# Prompt
From the records, pick out and copy each line containing "Filters".

# Available data
---+---

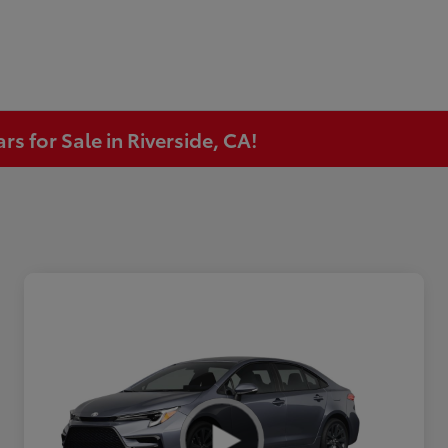
s for Sale in Riverside, CA!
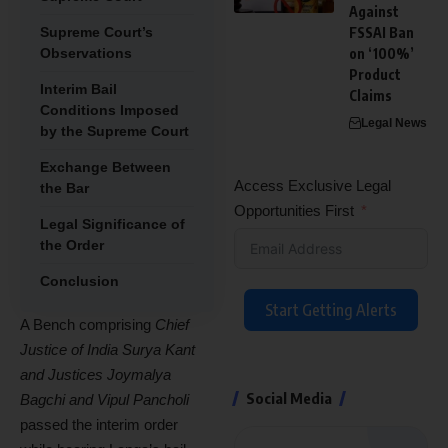
Against
Supreme Court’s
FSSAI Ban
Observations
on ‘100%’
Product
Interim Bail
Claims
Conditions Imposed
Legal News
by the Supreme Court
Exchange Between
Access Exclusive Legal
the Bar
Opportunities First
Legal Significance of
the Order
Conclusion
Start Getting Alerts
A Bench comprising
Chief
Justice of India Surya Kant
and Justices Joymalya
Social Media
Bagchi and Vipul Pancholi
passed the interim order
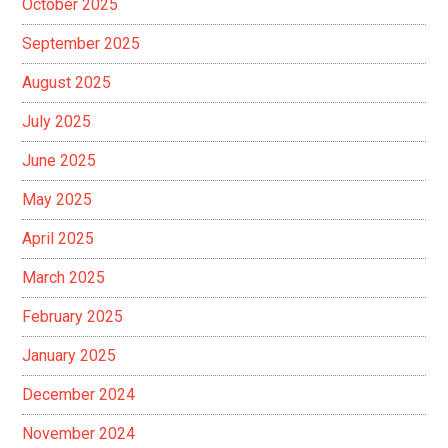
October 2025
September 2025
August 2025
July 2025
June 2025
May 2025
April 2025
March 2025
February 2025
January 2025
December 2024
November 2024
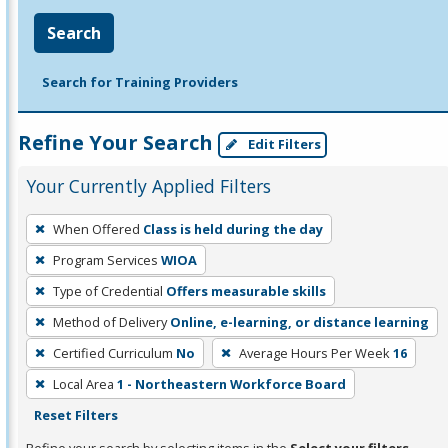
Search
Search for Training Providers
Refine Your Search
Edit Filters
Your Currently Applied Filters
To
When Offered
Class is held during the day
remove
Program Services
WIOA
a
filter,
Type of Credential
Offers measurable skills
press
Method of Delivery
Online, e-learning, or distance learning
Enter
Certified Curriculum
No
Average Hours Per Week
16
or
Local Area
1 - Northeastern Workforce Board
Spacebar.
Reset Filters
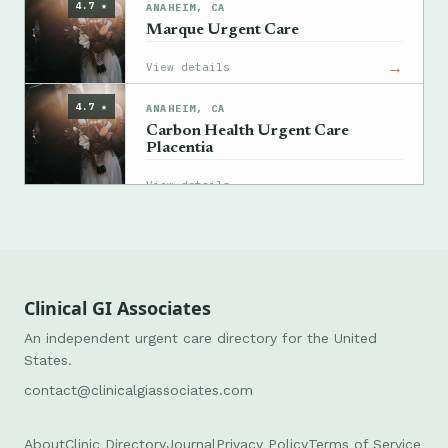
4.7 ★
ANAHEIM, CA
Marque Urgent Care
→
View details
4.7 ★
ANAHEIM, CA
Carbon Health Urgent Care
Placentia
→
View details
Clinical GI Associates
An independent urgent care directory for the United
States.
contact@clinicalgiassociates.com
About
Clinic Directory
Journal
Privacy Policy
Terms of Service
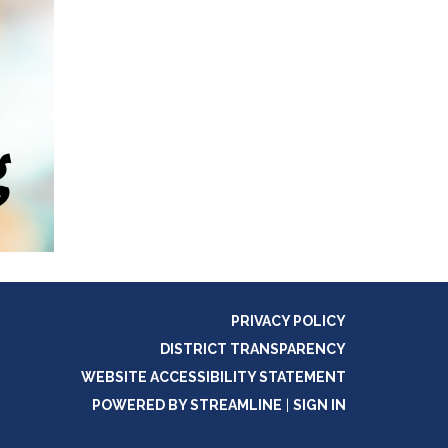
PRIVACY POLICY
DISTRICT TRANSPARENCY
WEBSITE ACCESSIBILITY STATEMENT
POWERED BY STREAMLINE
|
SIGN IN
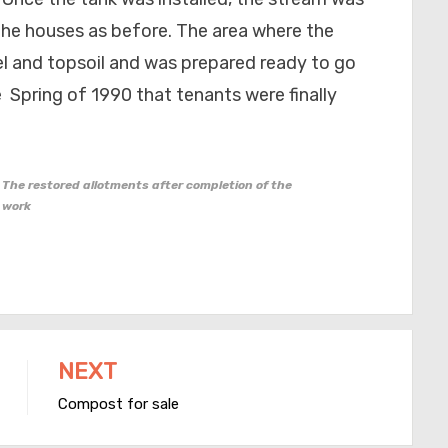
 the houses as before. The area where the
el and topsoil and was prepared ready to go
e Spring of 1990 that tenants were finally
The restored allotments after completion of the
work
NEXT
Compost for sale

---+---

# Expected answer
Edit Filters
Your Currently Applied Filters
Reset Filters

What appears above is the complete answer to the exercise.